Fly ash is a fine powder recovered from gases created by the burning of coal. It is the largest component of coal combustion waste, totaling around 70 million tons annually in the United States.

Adding moderate amounts increases crop yields and stabilizes soils while reducing the need to throw huge quantities in landfills or holding ponds, said Yuncong Li, University of Florida professor of soil and water sciences.

However, fly ash contains various amounts of toxic metals. And studies have shown that food crops grown in large amounts can soak up hazardous concentrations of arsenic.

Because it is not classified as hazardous waste under Environmental Protection Agency standards, there is no federal supervision of its use in agriculture. Some states regulate it but their guidelines vary and often require no monitoring of how it is used, said Jeffrey Stant, director of the Coal Combustion Waste Initiative for the Environmental Integrity Project.

“For soil amendment, most cases are left to the industry itself to monitor where they put fly ash and how much they use of it,” said Stant.

For more than a decade, companies have mixed fly ash with other waste to produce soil and compost. About 50,000 tons are used annually for agriculture nationwide.

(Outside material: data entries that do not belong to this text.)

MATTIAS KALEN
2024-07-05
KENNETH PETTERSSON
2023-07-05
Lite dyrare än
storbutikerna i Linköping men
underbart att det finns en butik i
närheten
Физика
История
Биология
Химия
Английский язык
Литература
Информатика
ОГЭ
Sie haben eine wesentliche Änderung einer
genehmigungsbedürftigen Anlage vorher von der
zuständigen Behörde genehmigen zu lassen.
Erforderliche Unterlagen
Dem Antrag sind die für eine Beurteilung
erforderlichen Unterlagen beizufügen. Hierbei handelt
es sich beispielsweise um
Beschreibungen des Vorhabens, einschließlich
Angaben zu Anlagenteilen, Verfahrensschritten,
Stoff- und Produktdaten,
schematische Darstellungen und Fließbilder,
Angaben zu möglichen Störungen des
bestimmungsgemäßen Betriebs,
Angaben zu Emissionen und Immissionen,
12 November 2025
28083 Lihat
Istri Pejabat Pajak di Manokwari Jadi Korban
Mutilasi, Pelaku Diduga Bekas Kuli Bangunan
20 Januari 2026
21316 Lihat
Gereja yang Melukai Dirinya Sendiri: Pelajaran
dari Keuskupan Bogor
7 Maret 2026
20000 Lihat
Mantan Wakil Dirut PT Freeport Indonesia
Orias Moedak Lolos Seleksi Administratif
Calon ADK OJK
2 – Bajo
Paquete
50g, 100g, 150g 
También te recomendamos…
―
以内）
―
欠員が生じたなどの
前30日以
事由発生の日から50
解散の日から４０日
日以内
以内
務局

One example is N-Viro, an international corporation that specializes in turning waste material into products. The company uses 250 tons of fly ash per day to mix with bio-solids, said Raymond Mayo, Florida N-Viro plant manager. The mixture is then heated to kill bacteria and monitored before it is distributed to farms, added Mayo.

The volume of fly ash created by power plants is increasing, due to more coal burning coupled with more stringent air pollution rules. “Currently the U.S. produces 130 million tons of coal combustion waste every year. In another 10 years it will be 150 million,” said Stant.

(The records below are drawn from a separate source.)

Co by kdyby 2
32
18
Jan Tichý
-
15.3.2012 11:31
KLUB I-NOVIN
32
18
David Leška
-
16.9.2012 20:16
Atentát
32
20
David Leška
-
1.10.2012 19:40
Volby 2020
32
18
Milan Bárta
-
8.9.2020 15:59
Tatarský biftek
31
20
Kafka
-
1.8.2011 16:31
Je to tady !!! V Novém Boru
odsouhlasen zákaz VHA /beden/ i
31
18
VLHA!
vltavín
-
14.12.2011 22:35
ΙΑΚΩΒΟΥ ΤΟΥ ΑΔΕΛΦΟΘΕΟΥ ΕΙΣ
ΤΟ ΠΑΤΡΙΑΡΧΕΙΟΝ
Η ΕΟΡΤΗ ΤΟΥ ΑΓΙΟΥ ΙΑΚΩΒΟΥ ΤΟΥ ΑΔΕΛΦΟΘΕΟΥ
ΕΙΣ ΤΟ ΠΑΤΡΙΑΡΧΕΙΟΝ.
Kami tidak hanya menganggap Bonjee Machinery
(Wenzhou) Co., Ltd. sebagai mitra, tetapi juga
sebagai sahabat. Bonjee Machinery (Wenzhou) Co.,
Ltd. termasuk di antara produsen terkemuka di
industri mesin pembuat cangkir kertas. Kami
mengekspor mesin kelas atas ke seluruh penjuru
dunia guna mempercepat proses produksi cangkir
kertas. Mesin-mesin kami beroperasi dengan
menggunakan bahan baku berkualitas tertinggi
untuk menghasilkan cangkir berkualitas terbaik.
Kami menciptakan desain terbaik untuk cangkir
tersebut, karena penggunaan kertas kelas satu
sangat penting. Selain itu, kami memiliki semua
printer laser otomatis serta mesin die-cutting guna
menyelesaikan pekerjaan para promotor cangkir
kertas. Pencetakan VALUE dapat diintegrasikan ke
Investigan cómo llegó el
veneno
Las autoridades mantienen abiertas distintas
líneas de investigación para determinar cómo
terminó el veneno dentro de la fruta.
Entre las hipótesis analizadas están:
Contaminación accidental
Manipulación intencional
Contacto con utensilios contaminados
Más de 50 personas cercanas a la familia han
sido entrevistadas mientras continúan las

As a result, researchers are studying whether larger amounts can be used safely in agriculture.

Fly ash mixtures provide phosphorus, calcium and other nutrients that crops need to grow while increasing soils’ capacity to hold water, said Li. “The material is practically free and coal companies will pay people to dispose of it,” he said.

But arsenic, lead and mercury in fly ash raise concerns about cancer or neurological damage.

Crops grown in quantities of fly ash ranging from 5 to 20 percent of soil weight absorbed toxic metals, according to a study by Indiana State University researchers.

When the amount of fly ash increased, the crops absorbed higher concentrations of arsenic and titanium. Basil and zucchini contained potentially toxic amounts of arsenic exceeding 6 parts per million. Concentrations of greater than 2 ppm had severe effects on vegetables, damaging the plants and decreasing production, wrote the scientists in a 2004 paper published in Environmental Geology.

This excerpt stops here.